Patar Vincent

Culture, Cinéma

Les Bulles 02/09/1965

Le succès public et la reconnaissance internationale accordée par le milieu cinématographique au film Ernest et Célestine ont davantage mis en lumière le travail de Vincent Patar et de son complice Stéphane Aubier. Dans un autre genre, La Bûche de Noël (2014) et La foire agricole (2019) ont également attiré l’attention sur un cinéma d’animation brillant par son humour et son originalité. De tels succès ne sont pas le fruit du hasard, mais le résultat d’un travail de longue haleine, souvent avec des moyens dérisoires.
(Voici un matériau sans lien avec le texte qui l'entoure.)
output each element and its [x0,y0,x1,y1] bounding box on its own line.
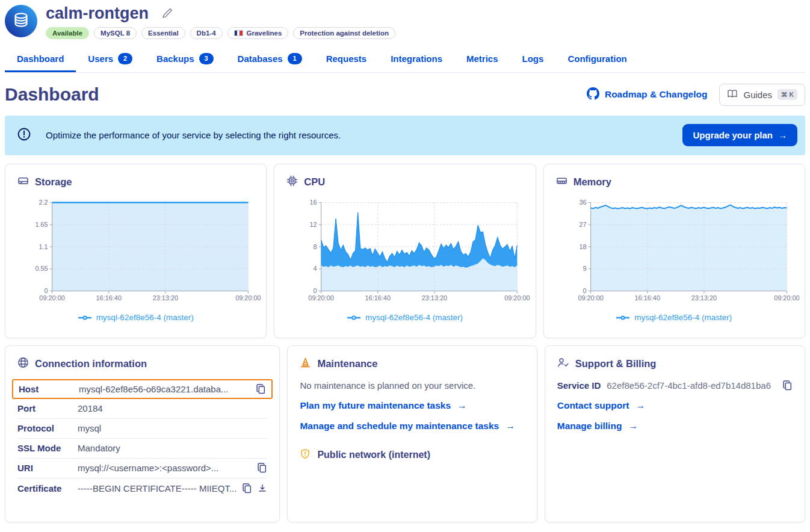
tab-backups[interactable]: Backups3 [144,46,226,72]
copy-icon[interactable] [257,463,267,473]
svg-text:12: 12 [310,220,317,227]
arrow-right-icon: → [505,421,515,431]
tab-users[interactable]: Users2 [76,46,144,72]
connection-row-uri: URI mysql://<username>:<password>... [17,459,267,478]
memory-card: Memory 0918273609:20:0016:16:4023:13:200… [543,164,805,338]
maintenance-card: Maintenance No maintenance is planned on… [287,345,537,522]
cpu-chip-icon [286,175,298,189]
service-id-row: Service ID 62ef8e56-2cf7-4bc1-afd8-ed7b1… [557,380,793,391]
arrow-right-icon: → [457,400,467,411]
plan-maintenance-link[interactable]: Plan my future maintenance tasks → [300,400,524,411]
svg-text:23:13:20: 23:13:20 [422,294,447,302]
copy-icon[interactable] [242,483,252,493]
card-title: CPU [304,176,325,188]
engine-badge: MySQL 8 [94,27,137,39]
connection-row-certificate: Certificate -----BEGIN CERTIFICATE----- … [17,478,267,498]
storage-card: Storage 00.551.11.652.209:20:0016:16:402… [5,164,267,338]
databases-count-badge: 1 [288,53,302,64]
svg-text:18: 18 [579,243,586,250]
keyboard-shortcut-badge: ⌘ K [778,89,797,100]
card-title: Memory [573,176,611,188]
upgrade-plan-button[interactable]: Upgrade your plan → [682,124,797,146]
maintenance-message: No maintenance is planned on your servic… [300,380,524,391]
card-title: Storage [35,176,72,188]
svg-text:0: 0 [583,287,586,294]
page-head: Dashboard Roadmap & Changelog Guides [5,84,805,106]
tab-bar: Dashboard Users2 Backups3 Databases1 Req… [5,46,805,73]
arrow-right-icon: → [778,130,787,140]
network-label: Public network (internet) [317,450,430,460]
shield-warning-icon [300,448,311,462]
region-badge: Gravelines [227,27,289,39]
svg-text:1.1: 1.1 [39,243,48,250]
svg-text:23:13:20: 23:13:20 [153,294,178,302]
svg-text:16:16:40: 16:16:40 [96,294,122,302]
connection-row-protocol: Protocol mysql [17,419,267,439]
svg-text:09:20:00: 09:20:00 [774,294,799,302]
storage-chart[interactable]: 00.551.11.652.209:20:0016:16:4023:13:200… [17,197,254,307]
edit-name-icon[interactable] [161,8,173,19]
svg-text:2.2: 2.2 [39,199,48,206]
svg-text:1.65: 1.65 [35,220,48,227]
copy-icon[interactable] [256,384,266,394]
tab-configuration[interactable]: Configuration [555,46,638,72]
connection-row-port: Port 20184 [17,399,267,419]
tab-databases[interactable]: Databases1 [226,46,314,72]
manage-maintenance-link[interactable]: Manage and schedule my maintenance tasks… [300,421,524,431]
svg-text:27: 27 [579,220,586,227]
legend-marker-icon [347,313,360,322]
svg-text:9: 9 [583,265,586,272]
tab-requests[interactable]: Requests [314,46,379,72]
chart-legend[interactable]: mysql-62ef8e56-4 (master) [17,313,254,322]
cpu-card: CPU 048121609:20:0016:16:4023:13:2009:20… [274,164,536,338]
svg-text:09:20:00: 09:20:00 [235,294,261,302]
contact-support-link[interactable]: Contact support → [557,400,793,411]
service-avatar [5,5,37,37]
tab-logs[interactable]: Logs [510,46,556,72]
card-title: Support & Billing [575,358,657,370]
legend-marker-icon [78,313,91,322]
connection-information-card: Connection information Host mysql-62ef8e… [5,345,280,522]
chart-legend[interactable]: mysql-62ef8e56-4 (master) [286,313,523,322]
globe-icon [17,357,29,371]
svg-text:09:20:00: 09:20:00 [504,294,530,302]
card-title: Connection information [35,358,147,370]
roadmap-changelog-link[interactable]: Roadmap & Changelog [587,87,708,102]
svg-text:4: 4 [314,265,317,272]
copy-icon[interactable] [782,380,793,391]
page: calm-rontgen Available MySQL 8 Essential… [0,0,810,522]
guides-button[interactable]: Guides ⌘ K [719,84,805,106]
download-icon[interactable] [258,483,267,493]
france-flag-icon [234,30,243,36]
legend-marker-icon [616,313,629,322]
database-icon [12,11,30,31]
svg-text:0: 0 [45,287,48,294]
arrow-right-icon: → [635,400,645,411]
user-check-icon [557,357,569,371]
svg-text:16:16:40: 16:16:40 [365,294,391,302]
page-title: Dashboard [5,84,99,105]
tab-metrics[interactable]: Metrics [454,46,510,72]
manage-billing-link[interactable]: Manage billing → [557,421,793,431]
connection-row-ssl-mode: SSL Mode Mandatory [17,439,267,459]
svg-text:09:20:00: 09:20:00 [578,294,603,302]
service-badges: Available MySQL 8 Essential Db1-4 Gravel… [46,27,395,39]
svg-text:23:13:20: 23:13:20 [691,294,716,302]
tab-integrations[interactable]: Integrations [379,46,454,72]
users-count-badge: 2 [118,53,132,64]
tab-dashboard[interactable]: Dashboard [5,46,76,72]
github-icon [587,87,599,102]
plan-badge: Essential [141,27,185,39]
card-title: Maintenance [317,358,377,370]
chart-legend[interactable]: mysql-62ef8e56-4 (master) [556,313,793,322]
svg-text:09:20:00: 09:20:00 [39,294,64,302]
svg-text:0: 0 [314,287,317,294]
upgrade-banner: Optimize the performance of your service… [5,116,805,155]
deletion-protection-badge: Protection against deletion [293,27,395,39]
backups-count-badge: 3 [199,53,214,64]
memory-chart[interactable]: 0918273609:20:0016:16:4023:13:2009:20:00 [556,197,793,307]
service-header: calm-rontgen Available MySQL 8 Essential… [5,5,805,39]
cpu-chart[interactable]: 048121609:20:0016:16:4023:13:2009:20:00 [286,197,523,307]
connection-row-host: Host mysql-62ef8e56-o69ca3221.databa... [12,379,273,399]
svg-text:8: 8 [314,243,317,250]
Quand il mène ses études artistiques à l’École supérieure des Arts Saint-Luc à Liège, au début des années 1980, le Gaumais Vincent Patar fait la rencontre du Verviétois Stéphane Aubier. Ensemble ils vont partager de nombreux projets et obtenir d’abord leur diplôme, non sans se démarquer des préceptes de la maison Saint-Luc (1986). Souhaitant se former au dessin animé, ils fréquentent ensuite tous les deux l’École supérieure des Arts visuels de la Cambre, dont ils sortent diplômés en 1991. Travaillant de concert, Patar et Aubier créent et partagent un univers commun qui devient progressivement leur griffe artistique. Maîtrisant rapidement les principaux ressorts de l’animation, ils utilisent des moyens techniques rudimentaires pour créer une atmosphère singulière, au terme d’un travail exigeant une patience toute particulière.

Auteur et réalisateur de films d’animation, Vincent Patar est d’emblée catalogué comme un créateur iconoclaste tant ses productions impressionnent par la multiplicité des techniques employées et par un ton humoristique décalé. En quatre épisodes, la série des courts métrages d’animation du Pic Pic André Shoow met notamment en scène Pic Pic le cochon Magik (créé par Aubier), ainsi qu’André, le Mauvais Cheval, et Coboy (sortis de l’imagination de Patar). Dès le numéro zéro, la série attire l’attention et flirte avec les prix dans les festivals (fin des années 1980). Saint Nicolas chez les Balthus déconcerte aussi un public averti avec ses papiers découpés animés.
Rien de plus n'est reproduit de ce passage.